In mattinata nulla faceva presagire che quella giornata di fine estate si sarebbe rivelata diversa dalle altre.  Il fortunale colse tutti impreparati, niente faceva immaginare una tale forza distruttrice. Nelle prime ore del pomeriggio quando il tempo del desinare era passato e quello della siesta si era ormai diluito, in cinque   minuti il cielo si fece cupo. In un attimo il sole fu rubato agli umani da una coltre di nuvole nere, si sentiva in sottofondo un “ruggire” come di un respiro cavernoso. D’improvviso un turbinar di foglie, tutto ciò che non era in qualche modo “ancorato” cominciò a volar nell’aria.

Come se un malevolo drago soffiasse con tutte le sue forze, gli alberi si piegarono, i cespugli si sradicarono, volavano vasi da giardino, sedie, tutto quel che si trovava all’esterno in un pomeriggio di fine estate. Non ci fu il tempo di aver paura, come era   venuto il fortissimo vento così se ne andò, come quando in casa c’è corrente e si chiude la finestra. Un secondo di quiete e giù l’acqua a goccioloni, grandi come prugne, pesanti, violenti, cattivi, anche lo scrosciare della pioggia finì così come era giunto senza preavviso. Menomale tutto finito, solo un po’ di spavento e di meraviglia per quella “forza” espressa dalla natura che troppo spesso viene dimenticata.  Ma il fortunale un disagio l’aveva lasciato, l’energia elettrica era venuta a mancare, ognuno pensò sarà una sciocchezza, questione di qualche minuto, ma non fu così. Dopo qualche ora il “disagio” persisteva, squilli di cellulare tra i vicini, i più informati sparsero la voce; giù a valle, vicino alla ferrovia, la violenza del vento aveva divelto alcuni pali dell’elettrodotto, le squadre di manutenzione erano all’opera. Questa la notizia. Le ore trascorsero lente, sulle abitazioni del piccolo borgo calò la sera, niente illuminazione, stop alle tv, a tutto ciò che si alimenta elettricamente.

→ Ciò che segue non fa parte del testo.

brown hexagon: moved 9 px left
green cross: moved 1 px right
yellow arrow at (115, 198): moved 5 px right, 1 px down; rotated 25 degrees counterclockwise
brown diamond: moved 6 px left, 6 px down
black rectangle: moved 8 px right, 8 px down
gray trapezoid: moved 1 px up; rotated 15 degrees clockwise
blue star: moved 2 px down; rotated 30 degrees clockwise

Ma come, siamo andati sulla luna, si è progettato un viaggio su Marte, adesso calava il buio e non si riparava il guasto?  L’oscurità venne con la sera e continuò per tutta la notte, ormai era chiaro che l’unica luce certa sarebbe stata quella del giorno a venire. Fu giocoforza consumare una frugale cena a lume di candela e con la stessa luce arrivare all’ora del coricarsi, in attesa di   ciò ci ritrovammo riuniti in una stanza, con tre candele, a ritrovare la voglia di raccontare storie lontane, sentite dai genitori o dai nonni. La cosa bella era come se fosse tornata anche la capacità di “ascoltare”, già   prima  passavano così le serate le persone, tutti insieme a far gruppo comunicando. Il piacere di conversare gradualmente ci sommerse, meravigliati in modo positivo di come si potesse star così bene al suono della   sola voce umana, anche senza la tv. Lontani dalla violenza di notizie “separate” dal video con la filosofia del ”do coglio coglio”. Non è vero che c’eravamo isolati dal mondo reale, ma nel vivere quella esperienza, nel ritrovare un filo di comunicazione tra umani. Alcuni si resero conto che quel “mondo urlato” ci voleva   divisi.  Si, ognuno a guardare il ”pensatore” preferito e sul suo blaterare farsi un’opinione. Chi l’ha detto che in quella sera senza elettricità ci vedemmo poco? Quelle candele sono state un faro, “un sole” nel buio, grazie al fortunale.

Vi saluto e sono L’autoferroagricolo!